Page images and extracted text
┄┄┄┄┄┄┄┄┄┄

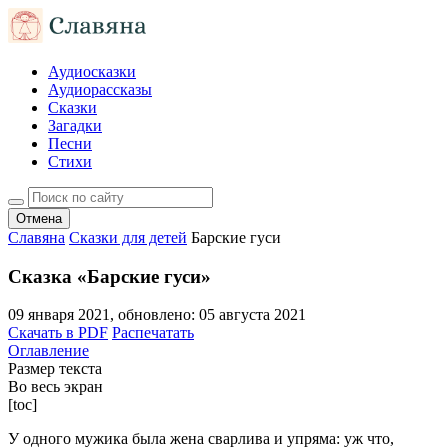
Аудиосказки
Аудиорассказы
Сказки
Загадки
Песни
Стихи
Отмена
Славяна
Сказки для детей
Барские гуси
Сказка «Барские гуси»
09 января 2021
, обновлено:
05 августа 2021
Скачать в PDF
Распечатать
Оглавление
Размер текста
Во весь экран
[toc]
У одного мужика была жена сварлива и упряма: уж что,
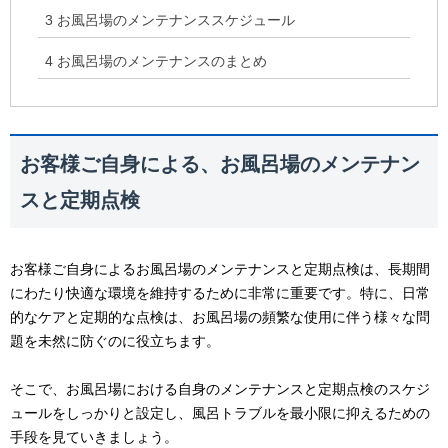
3
お風呂場のメンテナンススケジュール
4
お風呂場のメンテナンスのまとめ
お客様ご自身による、お風呂場のメンテナン
スと定期点検
お客様ご自身によるお風呂場のメンテナンスと定期点検は、長期間
にわたり快適な環境を維持するために非常に重要です。特に、日常
的なケアと定期的な点検は、お風呂場の頻繁な使用に伴う様々な問
題を未然に防ぐのに役立ちます。
そこで、お風呂場における自身のメンテナンスと定期点検のスケジ
ュールをしっかりと設定し、風呂トラブルを最小限に抑えるための
手段を見ていきましょう。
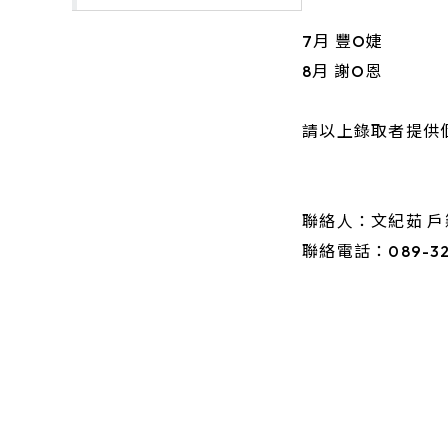
7月 豐O婕
8月 謝O恩
請以上錄取者提供
聯絡人：文紀茹 戶
聯絡電話：089-32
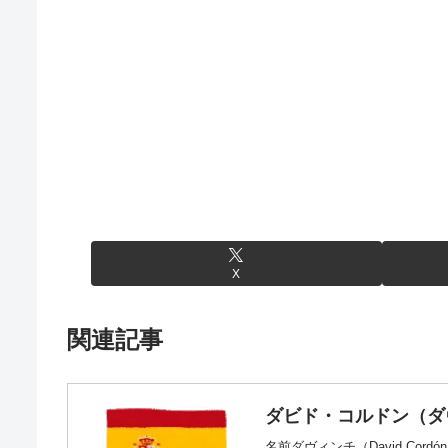
X
関連記事
ダビド・コルドン（ダ
名前ダヴィンチ（David Cor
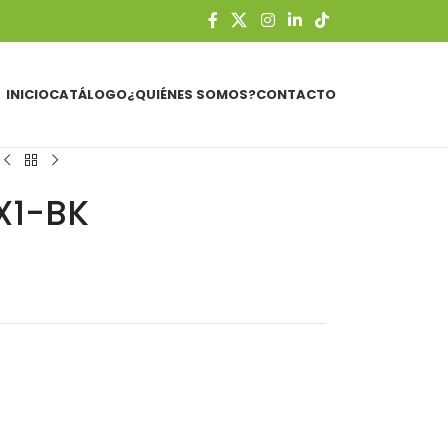
INICIO
CATÁLOGO
¿QUIÉNES SOMOS?
CONTACTO
X1-BK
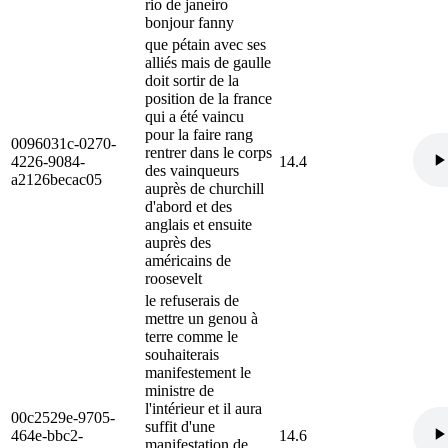
rio de janeiro
bonjour fanny
que pétain avec ses
alliés mais de gaulle
doit sortir de la
position de la france
qui a été vaincu
pour la faire rang
0096031c-0270-
rentrer dans le corps
4226-9084-
14.4
des vainqueurs
a2126becac05
auprès de churchill
d'abord et des
anglais et ensuite
auprès des
américains de
roosevelt
le refuserais de
mettre un genou à
terre comme le
souhaiterais
manifestement le
ministre de
l'intérieur et il aura
00c2529e-9705-
suffit d'une
464e-bbc2-
14.6
manifestation de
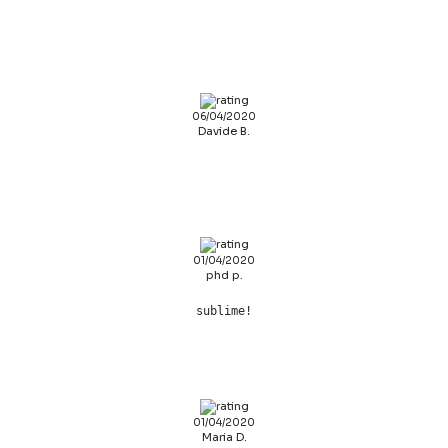
06/04/2020
Davide B.
01/04/2020
phd p.
sublime!
01/04/2020
Maria D.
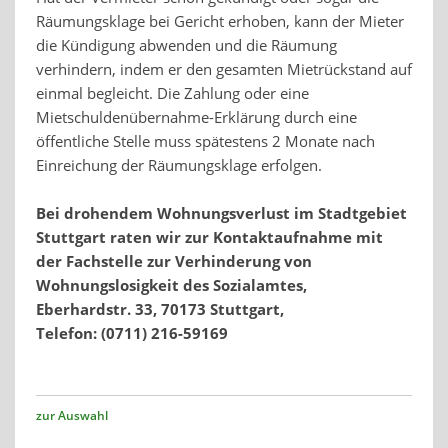
Räumungsklage bei Gericht erhoben, kann der Mieter
die Kündigung abwenden und die Räumung
verhindern, indem er den gesamten Mietrückstand auf
einmal begleicht. Die Zahlung oder eine
Mietschuldenübernahme-Erklärung durch eine
öffentliche Stelle muss spätestens 2 Monate nach
Einreichung der Räumungsklage erfolgen.
Bei drohendem Wohnungsverlust im Stadtgebiet
Stuttgart raten wir zur Kontaktaufnahme mit
der Fachstelle zur Verhinderung von
Wohnungslosigkeit des Sozialamtes,
Eberhardstr. 33,
70173 Stuttgart,
Telefon: (0711) 216-59169
zur Auswahl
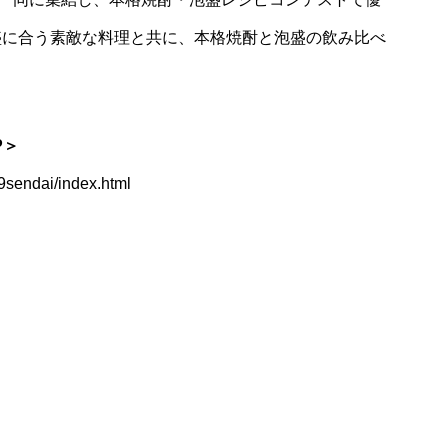
盛に合う素敵な料理と共に、本格焼酎と泡盛の飲み比べ
P＞
9sendai/index.html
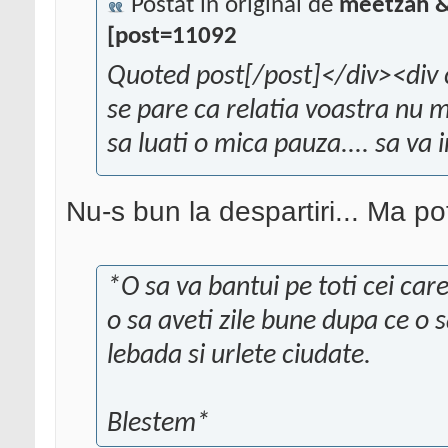
Postat în original de
meetzah &
[post=11092
Quoted post[/post]</div><div 
se pare ca relatia voastra nu m
sa luati o mica pauza.... sa va i
Nu-s bun la despartiri... Ma pot
*O sa va bantui pe toti cei care
o sa aveti zile bune dupa ce o 
lebada si urlete ciudate.
Blestem*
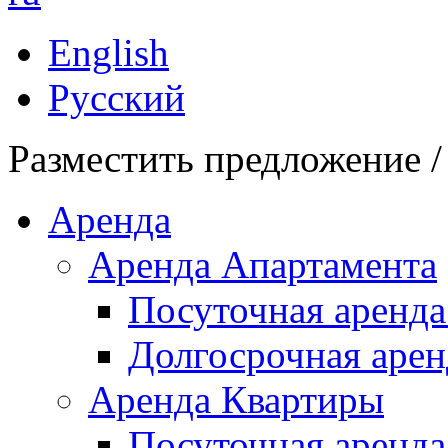
English
Русский
Разместить предложение /
Аренда
Аренда Апартамента
Посуточная аренда
Долгосрочная арен
Аренда Квартиры
Посуточная аренда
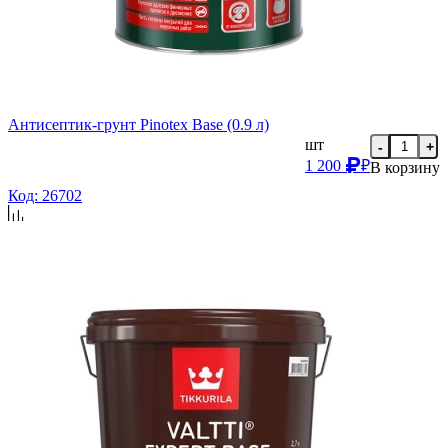
Антисептик-грунт Pinotex Base (0.9 л)
шт
-
+
1 200
₽
В корзину
Код: 26702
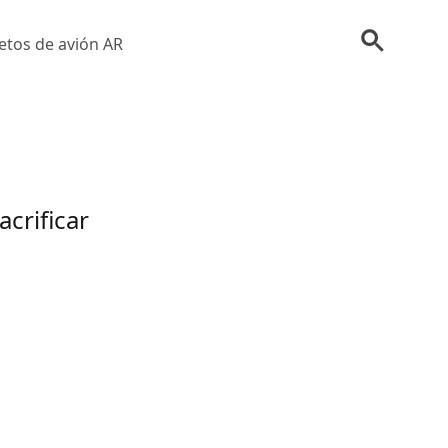
etos de avión AR
crificar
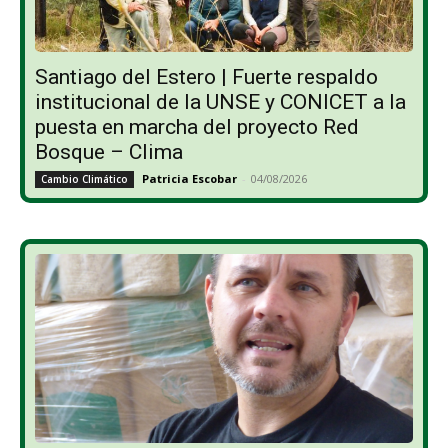
Santiago del Estero | Fuerte respaldo
institucional de la UNSE y CONICET a la
puesta en marcha del proyecto Red
Bosque – Clima
Patricia Escobar
-
04/08/2026
Cambio Climático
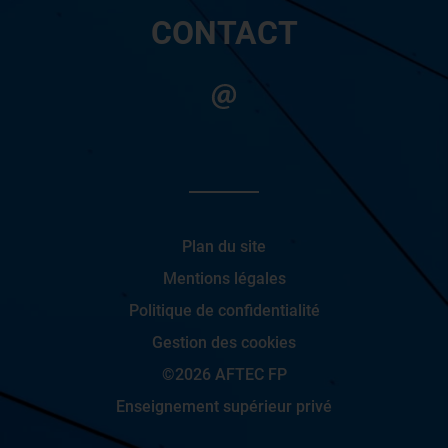
CONTACT
Plan du site
Mentions légales
Politique de confidentialité
Gestion des cookies
©2026 AFTEC FP
Enseignement supérieur privé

┄┄┄┄┄┄┄┄┄┄

TASK DESCRIPTION: Within the entries above, find the string "eine" and return each line that holds it.

ANSWER SPACE:
einmal begleicht. Die Zahlung oder eine
Mietschuldenübernahme-Erklärung durch eine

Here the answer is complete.